While pointing out the struggles Kapanen has faced, it still has to be noted that part of all of this could be his transition to the bigger leagues. I saw him at the Four Nations tournament in November and it seemed to me that his confidence in offensive situations was gone. Either he waited too long with his shot, or he seemed to be squeezing his stick too hard. His goal was to be part of the WJC team and he got it, but I don’t think it was in the role he envisions, especially on the team that just won silver with him as a depth option.
The lack of professional minutes and low production probably caused him to drop, although when you look at the U-20s he increased his production from 1.11 points per game to 1.25. Most voters thought it would have made more progress with another year of development.
Despite taking first place in the Top 25 countdown, Kapanen belongs on the same level as Vinzenz Rohrer and Ty Smilanic, closer to 29th than 24th in terms of their average ranking. Only three ballots, including the community average, actually had him inside the Top 25, though a fairly tight rank helped him edge out a few others behind him.
Top 25 Under 25 History
Kapanen made his entry at number 16 on last year’s ballot. He drops nine places and most voters have him in his mid-20s.
History of #25
|2019||Gustav Olofsson / Jordan Harris|
|2016||Max Friberg / Jeremy Gregoire|
The one thing that stands out about Kapanen is his hockey IQ; he reads the game extremely well. He can be relied on in all situations, even if coaches seem to make sure he’s on the ice for tough tasks like penalty kicks, endgame situations, and especially faceoffs in the defensive zone. While I praised his offensive play last year, this year it’s the complete opposite as his defensive play has taken a leap forward.
Coaches love players they can trust in those situations. Unfortunately, it may lead to what we saw this year, as Kapanen had to sacrifice his own offensive progress to benefit the team.
He still has a good wrist strike and he still doesn’t use it enough. It’s been extremely apparent that he’s not comfortable taking shots in the most significant games I’ve seen him play, and I guess it’s a confidence issue.
His skating is still a bit forced and his stride is short. It’s not a natural move, and this is where he really needs to push himself further in his development. The lack of ankle flexion and knee flexion causes him to stand upright and lose a bit of speed and acceleration because of it.
This is also evident at the end of a turn or in the final minutes of a match, as well as when playing a few matches in a row with little rest. Deficiencies in your skating affect your overall fitness in these critical situations, as a lot of energy is wasted with a less effective step.
The mental aspect of his game is also something that needs work. He has struggled with what appear to be confidence issues all year, and when it really mattered in the decider of the U20 final in Finland, he was handed a 2+10 minute penalty for a blow to the head/neck when the match was on. the line. The captain put his team in a difficult situation with that play. It may not be a persistent problem, and one can understand his frustration, but it is something to watch out for, as this year he will show whether he has harnessed his drive for success into a more positive approach.
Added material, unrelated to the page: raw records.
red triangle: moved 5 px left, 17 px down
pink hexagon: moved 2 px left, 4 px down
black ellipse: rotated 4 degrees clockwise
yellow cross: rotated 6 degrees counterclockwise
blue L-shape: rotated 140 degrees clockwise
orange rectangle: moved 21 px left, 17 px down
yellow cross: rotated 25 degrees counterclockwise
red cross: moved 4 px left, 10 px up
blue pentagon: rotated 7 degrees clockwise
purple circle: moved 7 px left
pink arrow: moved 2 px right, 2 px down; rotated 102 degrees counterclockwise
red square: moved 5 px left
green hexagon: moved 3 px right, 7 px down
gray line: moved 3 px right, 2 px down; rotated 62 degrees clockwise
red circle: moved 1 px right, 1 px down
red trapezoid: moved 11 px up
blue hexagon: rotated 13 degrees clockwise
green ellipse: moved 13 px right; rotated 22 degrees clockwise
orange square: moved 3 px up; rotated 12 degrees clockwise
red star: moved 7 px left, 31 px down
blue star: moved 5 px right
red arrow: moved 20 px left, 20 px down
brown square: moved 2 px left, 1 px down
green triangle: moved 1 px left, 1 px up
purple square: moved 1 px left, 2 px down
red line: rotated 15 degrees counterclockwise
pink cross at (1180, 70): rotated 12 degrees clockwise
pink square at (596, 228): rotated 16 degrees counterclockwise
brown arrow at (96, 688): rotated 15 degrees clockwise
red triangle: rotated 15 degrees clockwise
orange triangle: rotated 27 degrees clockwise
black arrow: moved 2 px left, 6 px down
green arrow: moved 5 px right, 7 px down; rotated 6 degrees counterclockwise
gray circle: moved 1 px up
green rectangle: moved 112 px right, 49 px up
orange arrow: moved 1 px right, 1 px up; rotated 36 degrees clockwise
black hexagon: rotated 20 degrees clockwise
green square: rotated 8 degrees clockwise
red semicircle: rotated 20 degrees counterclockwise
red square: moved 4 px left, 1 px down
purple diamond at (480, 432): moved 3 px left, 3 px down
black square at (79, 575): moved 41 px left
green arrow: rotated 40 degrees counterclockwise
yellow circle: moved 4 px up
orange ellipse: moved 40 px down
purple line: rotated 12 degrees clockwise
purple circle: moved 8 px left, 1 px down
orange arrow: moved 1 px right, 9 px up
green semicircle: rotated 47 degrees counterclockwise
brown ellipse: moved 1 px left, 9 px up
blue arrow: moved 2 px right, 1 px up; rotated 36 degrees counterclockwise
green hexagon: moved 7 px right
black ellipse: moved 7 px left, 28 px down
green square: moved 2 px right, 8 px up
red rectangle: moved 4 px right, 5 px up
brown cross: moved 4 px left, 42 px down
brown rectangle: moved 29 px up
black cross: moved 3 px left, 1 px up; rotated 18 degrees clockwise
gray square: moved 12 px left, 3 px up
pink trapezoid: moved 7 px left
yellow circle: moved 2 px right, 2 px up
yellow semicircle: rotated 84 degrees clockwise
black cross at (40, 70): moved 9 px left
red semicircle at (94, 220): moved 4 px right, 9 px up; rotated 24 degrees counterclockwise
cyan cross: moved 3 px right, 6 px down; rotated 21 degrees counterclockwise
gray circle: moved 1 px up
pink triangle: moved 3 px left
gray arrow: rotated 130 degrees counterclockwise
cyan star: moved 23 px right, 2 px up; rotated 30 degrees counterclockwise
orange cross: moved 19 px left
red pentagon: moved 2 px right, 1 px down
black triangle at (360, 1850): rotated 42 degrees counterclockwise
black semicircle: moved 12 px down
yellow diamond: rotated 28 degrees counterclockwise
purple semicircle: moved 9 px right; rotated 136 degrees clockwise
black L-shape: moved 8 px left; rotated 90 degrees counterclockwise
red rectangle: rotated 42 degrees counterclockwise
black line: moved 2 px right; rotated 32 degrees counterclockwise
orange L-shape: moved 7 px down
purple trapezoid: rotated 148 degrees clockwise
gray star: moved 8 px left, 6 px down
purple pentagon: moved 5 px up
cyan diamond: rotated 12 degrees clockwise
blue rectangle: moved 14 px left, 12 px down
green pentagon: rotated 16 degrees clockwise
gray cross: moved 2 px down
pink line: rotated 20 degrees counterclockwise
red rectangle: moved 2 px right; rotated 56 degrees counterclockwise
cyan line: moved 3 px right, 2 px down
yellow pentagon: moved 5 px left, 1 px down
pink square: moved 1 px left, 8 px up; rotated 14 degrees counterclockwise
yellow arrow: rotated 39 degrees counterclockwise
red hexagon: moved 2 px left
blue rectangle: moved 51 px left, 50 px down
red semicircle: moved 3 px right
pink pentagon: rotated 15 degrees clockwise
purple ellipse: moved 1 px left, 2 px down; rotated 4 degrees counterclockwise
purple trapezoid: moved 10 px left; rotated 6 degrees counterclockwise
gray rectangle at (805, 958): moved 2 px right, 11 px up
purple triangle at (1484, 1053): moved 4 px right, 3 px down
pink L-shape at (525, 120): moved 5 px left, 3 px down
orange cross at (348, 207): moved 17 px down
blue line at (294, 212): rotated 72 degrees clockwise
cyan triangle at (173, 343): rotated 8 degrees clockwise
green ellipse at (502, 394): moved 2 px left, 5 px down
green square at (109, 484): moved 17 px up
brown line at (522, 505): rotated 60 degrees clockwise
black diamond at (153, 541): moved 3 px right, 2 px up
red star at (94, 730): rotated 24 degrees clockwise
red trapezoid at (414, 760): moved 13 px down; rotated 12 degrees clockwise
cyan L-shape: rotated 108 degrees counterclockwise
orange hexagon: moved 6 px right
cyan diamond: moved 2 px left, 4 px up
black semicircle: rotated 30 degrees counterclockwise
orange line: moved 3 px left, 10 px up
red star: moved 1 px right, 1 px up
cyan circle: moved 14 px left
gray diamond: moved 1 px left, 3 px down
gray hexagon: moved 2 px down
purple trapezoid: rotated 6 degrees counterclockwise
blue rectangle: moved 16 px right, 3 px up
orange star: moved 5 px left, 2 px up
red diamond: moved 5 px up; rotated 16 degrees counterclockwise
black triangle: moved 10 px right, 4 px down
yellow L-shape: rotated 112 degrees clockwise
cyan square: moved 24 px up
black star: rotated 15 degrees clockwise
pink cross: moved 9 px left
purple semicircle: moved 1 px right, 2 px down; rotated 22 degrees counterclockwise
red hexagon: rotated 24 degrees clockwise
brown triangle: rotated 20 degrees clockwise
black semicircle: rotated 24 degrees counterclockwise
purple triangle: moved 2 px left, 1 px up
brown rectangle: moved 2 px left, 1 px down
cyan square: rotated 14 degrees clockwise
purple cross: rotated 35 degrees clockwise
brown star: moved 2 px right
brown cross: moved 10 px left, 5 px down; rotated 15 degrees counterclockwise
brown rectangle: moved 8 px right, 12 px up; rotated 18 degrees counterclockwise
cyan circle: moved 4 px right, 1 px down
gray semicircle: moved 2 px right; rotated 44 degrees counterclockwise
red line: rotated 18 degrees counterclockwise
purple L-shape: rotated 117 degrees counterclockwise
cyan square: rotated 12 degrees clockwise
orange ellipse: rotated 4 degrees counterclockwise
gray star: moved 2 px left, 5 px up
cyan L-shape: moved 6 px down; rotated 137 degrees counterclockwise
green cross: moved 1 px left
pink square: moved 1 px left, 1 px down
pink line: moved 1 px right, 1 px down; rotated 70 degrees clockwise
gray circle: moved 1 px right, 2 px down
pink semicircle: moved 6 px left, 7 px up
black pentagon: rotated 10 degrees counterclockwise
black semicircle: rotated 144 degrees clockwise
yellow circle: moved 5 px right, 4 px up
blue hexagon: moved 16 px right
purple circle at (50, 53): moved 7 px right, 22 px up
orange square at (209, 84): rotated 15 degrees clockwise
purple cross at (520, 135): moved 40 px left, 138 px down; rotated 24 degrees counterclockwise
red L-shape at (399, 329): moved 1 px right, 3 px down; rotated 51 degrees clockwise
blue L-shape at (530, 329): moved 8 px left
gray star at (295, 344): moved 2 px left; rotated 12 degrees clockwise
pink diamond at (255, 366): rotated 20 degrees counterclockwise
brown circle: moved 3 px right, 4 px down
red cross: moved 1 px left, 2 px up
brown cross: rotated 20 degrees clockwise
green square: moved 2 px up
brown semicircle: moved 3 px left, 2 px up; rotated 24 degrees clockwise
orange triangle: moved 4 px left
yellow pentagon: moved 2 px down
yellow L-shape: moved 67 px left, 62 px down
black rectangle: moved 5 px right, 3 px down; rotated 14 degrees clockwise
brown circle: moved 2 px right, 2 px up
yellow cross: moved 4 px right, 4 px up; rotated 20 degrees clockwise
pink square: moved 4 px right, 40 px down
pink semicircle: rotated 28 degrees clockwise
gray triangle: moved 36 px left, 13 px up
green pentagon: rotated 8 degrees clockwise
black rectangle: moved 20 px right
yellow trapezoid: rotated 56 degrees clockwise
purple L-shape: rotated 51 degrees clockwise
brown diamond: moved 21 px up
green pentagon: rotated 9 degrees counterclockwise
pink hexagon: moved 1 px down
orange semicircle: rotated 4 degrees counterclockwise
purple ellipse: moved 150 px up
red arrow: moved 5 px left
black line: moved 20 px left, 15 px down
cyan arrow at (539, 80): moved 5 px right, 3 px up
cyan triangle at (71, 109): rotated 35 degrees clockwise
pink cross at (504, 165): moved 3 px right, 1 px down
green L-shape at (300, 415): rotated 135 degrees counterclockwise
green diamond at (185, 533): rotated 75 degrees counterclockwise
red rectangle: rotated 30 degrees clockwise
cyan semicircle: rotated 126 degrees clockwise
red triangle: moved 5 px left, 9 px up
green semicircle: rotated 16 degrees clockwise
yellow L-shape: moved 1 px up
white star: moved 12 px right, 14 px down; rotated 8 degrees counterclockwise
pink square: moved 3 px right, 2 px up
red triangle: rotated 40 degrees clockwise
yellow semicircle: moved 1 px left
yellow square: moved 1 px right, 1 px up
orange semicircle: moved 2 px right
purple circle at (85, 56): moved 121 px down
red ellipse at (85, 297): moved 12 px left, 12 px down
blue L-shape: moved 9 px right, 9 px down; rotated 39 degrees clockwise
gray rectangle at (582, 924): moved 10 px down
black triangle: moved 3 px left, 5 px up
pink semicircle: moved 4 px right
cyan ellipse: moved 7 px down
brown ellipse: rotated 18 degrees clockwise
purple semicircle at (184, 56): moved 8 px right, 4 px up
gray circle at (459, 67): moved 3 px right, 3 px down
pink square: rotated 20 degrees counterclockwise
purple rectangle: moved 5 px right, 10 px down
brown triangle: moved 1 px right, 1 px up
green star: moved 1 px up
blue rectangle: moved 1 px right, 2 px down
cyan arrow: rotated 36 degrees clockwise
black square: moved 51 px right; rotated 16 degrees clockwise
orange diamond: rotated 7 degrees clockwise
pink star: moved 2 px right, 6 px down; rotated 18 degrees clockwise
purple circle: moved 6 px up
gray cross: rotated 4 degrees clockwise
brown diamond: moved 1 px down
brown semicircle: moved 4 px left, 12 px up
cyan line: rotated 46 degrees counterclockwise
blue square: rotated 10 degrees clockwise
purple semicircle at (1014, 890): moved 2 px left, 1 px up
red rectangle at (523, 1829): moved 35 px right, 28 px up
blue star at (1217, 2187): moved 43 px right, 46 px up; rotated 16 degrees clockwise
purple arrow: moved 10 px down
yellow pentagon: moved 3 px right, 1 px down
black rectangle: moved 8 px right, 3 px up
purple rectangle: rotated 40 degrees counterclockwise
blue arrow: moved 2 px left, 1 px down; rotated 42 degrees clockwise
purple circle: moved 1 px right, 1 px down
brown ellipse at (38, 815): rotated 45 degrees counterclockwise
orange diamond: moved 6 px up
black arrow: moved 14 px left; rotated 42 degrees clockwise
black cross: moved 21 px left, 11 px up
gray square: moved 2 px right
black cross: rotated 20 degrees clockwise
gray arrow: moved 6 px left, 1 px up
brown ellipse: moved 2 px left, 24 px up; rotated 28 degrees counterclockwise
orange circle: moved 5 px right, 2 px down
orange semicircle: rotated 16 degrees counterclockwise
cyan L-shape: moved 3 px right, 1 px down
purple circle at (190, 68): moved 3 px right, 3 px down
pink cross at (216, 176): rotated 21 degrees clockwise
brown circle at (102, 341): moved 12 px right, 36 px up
There is still a long way to go for Kapanen until he is ready for the NHL. He needs to get into the KalPa Liiga team and start logging minutes regularly. To do this, he will need to work on his skating and his confidence.
He needs to play at a professional level, having shown the defensive attributes and general hockey sense that should guarantee him a place in Finland’s top league this year. The fact that he has such a high hockey IQ means there is potential for rapid progress. Even if he fell out of this year’s rankings, it’s too early to rule him out entirely, and his close grouping in the vote suggests faith in him remains fairly high.
It will be an important year for the Finn, and if it doesn’t work out this year, a change of scenery could be the best option for his future progress.